2.5 long stroke: harmonic vibration/other concerns?

[crater64]

Here's a photo of my recent mild hot rod motor build.



I never posted a dedicated build thread but I raised this question here: 1969 2.0 T to 2.5 S/T Build Apologies for trying to hijack that post. Cliffs Notes version:

• case line bored, squirters added and bypass mod performed
• 87.5mm Nickies
• 70.4mm 2.4 crank
• 2.4 rods
• 10.5:1 JE pistons
• twin plugged heads
• ported
• Mod-S cams
• 3.0 SC oil pump
• Weber 40s
• SSIs
• Scart Sport muffler

I'm super concerned about this:

Quote:

For 2.5 there is choice between short stroke or long stroke 2.5. If the goal is a peak power under 7K then either will work. Short stroke 2.5 (66 x 90) has the advantage that you can rev to 8K plus with the right cams where as the long stroke (70.4 x 86 or 87.5) you will generally want to keep the redline below 7.5K. The longer 70.4 stroke crank has harmonics at high RPM that causes the flywheel to come loose (and other problems).

I drove it for about six weeks before winterizing. It's a great runner but I'm just a little worried about the long-term robustness of the setup. I honestly wanted to stick with my stock crank and rods but the builder didn't want to use my 2.2T crank. (He described the end product as being similar to the old IMSA 2.5GTU motors of which he'd built a few.) I hate the idea of cracking open a fresh motor to swap in 2.2 rods and a 2.2E/S crank, losing displacement, horsepower and torque as a result. I hate the idea of this engine damaging itself even more.

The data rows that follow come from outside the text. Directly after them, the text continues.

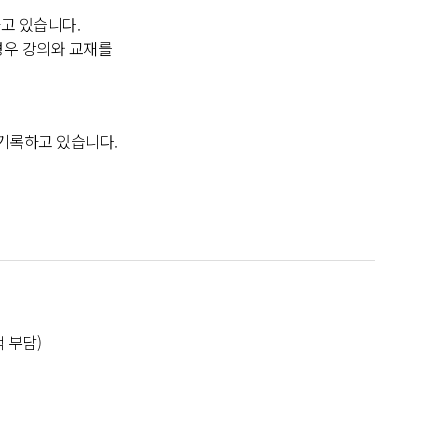
고 있습니다.
경우 강의와 교재를
기록하고 있습니다.
 부담)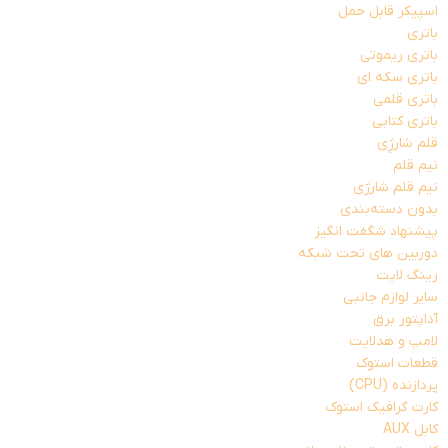
اسپیکر قابل حمل
باتری
باتری ریموتی
باتری سکه ای
باتری قلمی
باتری کتابی
قلم شارژِی
نیم قلم
نیم قلم شارژی
بدون دسته‌بندی
پیشنهاد شگفت انگیز
دوربین های تحت شبکه
رینگ لایت
سایر لوازم جانبی
آداپتور برق
لامپ و هدلایت
قطعات استوک
پردازنده (CPU)
کارت گرافیک استوک
کابل AUX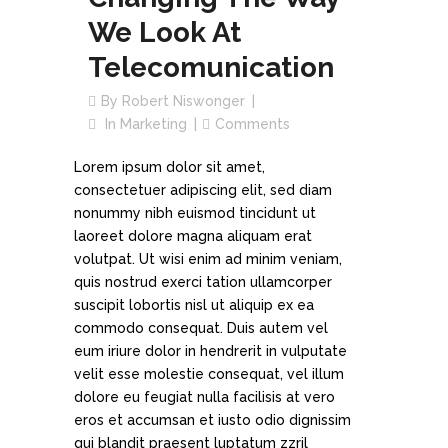
We Look At
Telecomunication
By
Robert Niswonger
In
Marketing
Comments
Lorem ipsum dolor sit amet,
consectetuer adipiscing elit, sed diam
nonummy nibh euismod tincidunt ut
laoreet dolore magna aliquam erat
volutpat. Ut wisi enim ad minim veniam,
quis nostrud exerci tation ullamcorper
suscipit lobortis nisl ut aliquip ex ea
commodo consequat. Duis autem vel
eum iriure dolor in hendrerit in vulputate
velit esse molestie consequat, vel illum
dolore eu feugiat nulla facilisis at vero
eros et accumsan et iusto odio dignissim
qui blandit praesent luptatum zzril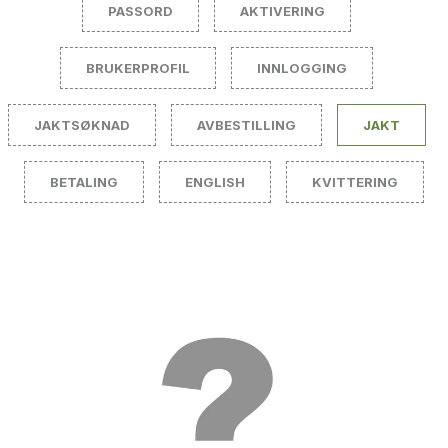
PASSORD
AKTIVERING
BRUKERPROFIL
INNLOGGING
JAKTSØKNAD
AVBESTILLING
JAKT
BETALING
ENGLISH
KVITTERING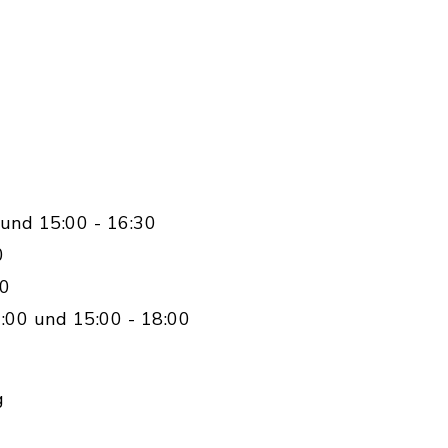
und 15:00 - 16:30
0
00
:00 und 15:00 - 18:00
g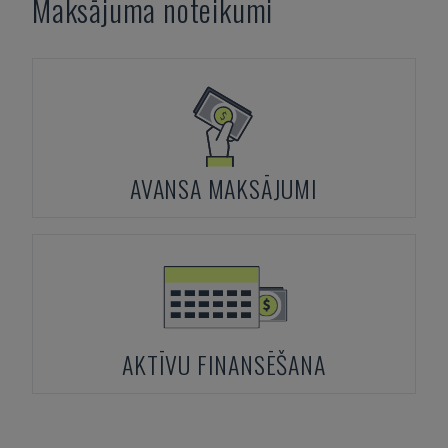
Maksājuma noteikumi
AVANSA MAKSĀJUMI
AKTĪVU FINANSĒŠANA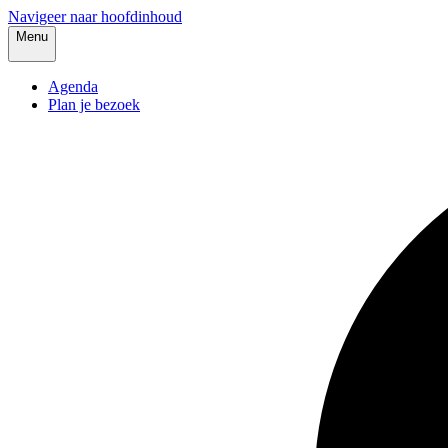
Navigeer naar hoofdinhoud
Menu
Agenda
Plan je bezoek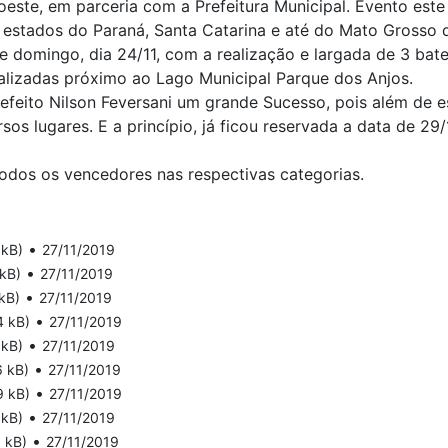
ste, em parceria com a Prefeitura Municipal. Evento est
s estados do Paraná, Santa Catarina e até do Mato Grosso d
 domingo, dia 24/11, com a realização e largada de 3 bater
alizadas próximo ao Lago Municipal Parque dos Anjos.
efeito Nilson Feversani um grande Sucesso, pois além de e
sos lugares. E a princípio, já ficou reservada a data de 29/
odos os vencedores nas respectivas categorias.
•
 kB)
27/11/2019
•
 kB)
27/11/2019
•
kB)
27/11/2019
•
4 kB)
27/11/2019
•
 kB)
27/11/2019
•
6 kB)
27/11/2019
•
9 kB)
27/11/2019
•
 kB)
27/11/2019
•
 kB)
27/11/2019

Short of replacing the crank and rods, what advice can anyone offer beyond staying below 7500rpm? I'm all ears.

[Jeff Higgins]

Where did you get that information? I'm not doubting it, I'm asking because I hear the exact same thing from a very respected local engine builder. We were at a vintage race where my buddy and his client was running his '69 equipped with a 2.7. Monty, the builder, said he loves 2.7's, but we need to keep the revs down because of these crankshaft harmonics. I asked him where he got that information, but he couldn't remember.

All of that said, I don't think Mod S cams will continue to make power in a 2.5 above 7,500 rpm anyway. That, and even ignoring the harmonics, would stock 2.4 rods, even nitrided "S" rods, survive revving that high? I don't think they would last long. Pretty much every motor I've seen that is intended to rev that high has Pauter, Carrillo, or similar rods.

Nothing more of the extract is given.